*ASSIGNED TASK*:
Skip any image you find and restate the rest of the data word for word.

━━━━

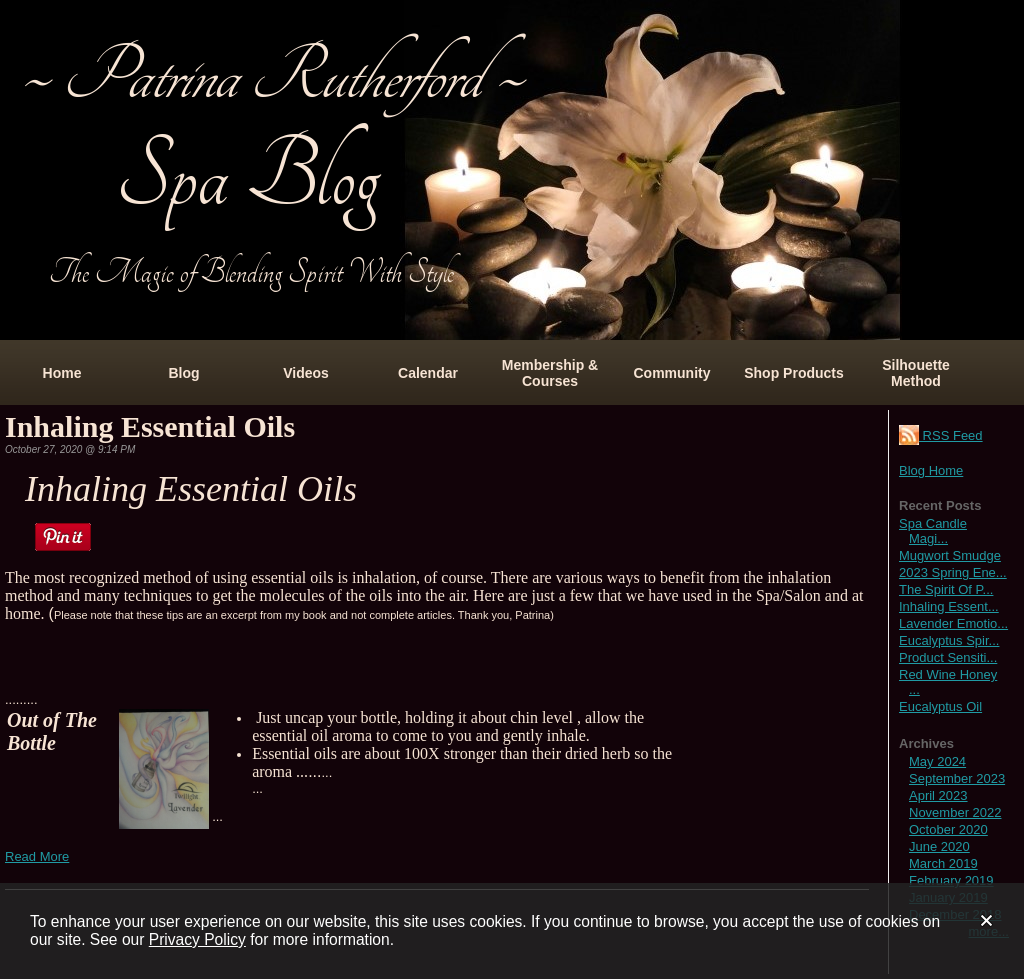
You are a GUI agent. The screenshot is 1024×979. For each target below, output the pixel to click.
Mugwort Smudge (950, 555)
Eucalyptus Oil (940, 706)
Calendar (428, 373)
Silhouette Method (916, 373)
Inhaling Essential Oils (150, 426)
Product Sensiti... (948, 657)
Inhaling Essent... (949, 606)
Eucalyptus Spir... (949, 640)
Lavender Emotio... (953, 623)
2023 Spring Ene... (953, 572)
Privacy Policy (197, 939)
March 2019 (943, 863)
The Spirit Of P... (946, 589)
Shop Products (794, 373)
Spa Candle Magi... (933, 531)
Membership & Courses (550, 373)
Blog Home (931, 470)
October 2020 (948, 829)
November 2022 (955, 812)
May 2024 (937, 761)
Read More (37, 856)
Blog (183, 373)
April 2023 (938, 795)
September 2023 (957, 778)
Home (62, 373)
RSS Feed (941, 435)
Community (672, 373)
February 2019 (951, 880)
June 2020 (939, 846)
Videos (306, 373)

━━━━

*EXERCISE OUTPUT*:
You are a GUI agent. The screenshot is 1024×979. For each target below, output the pixel to click.
Mugwort Smudge (950, 555)
Eucalyptus Oil (940, 706)
Calendar (428, 373)
Silhouette Method (916, 373)
Inhaling Essential Oils (150, 426)
Product Sensiti... (948, 657)
Inhaling Essent... (949, 606)
Eucalyptus Spir... (949, 640)
Lavender Emotio... (953, 623)
2023 Spring Ene... (953, 572)
Privacy Policy (197, 939)
March 2019 (943, 863)
The Spirit Of P... (946, 589)
Shop Products (794, 373)
Spa Candle Magi... (933, 531)
Membership & Courses (550, 373)
Blog Home (931, 470)
October 2020 (948, 829)
November 2022 (955, 812)
May 2024 (937, 761)
Read More (37, 856)
Blog (183, 373)
April 2023 (938, 795)
September 2023 (957, 778)
Home (62, 373)
RSS Feed (941, 435)
Community (672, 373)
February 2019 (951, 880)
June 2020 (939, 846)
Videos (306, 373)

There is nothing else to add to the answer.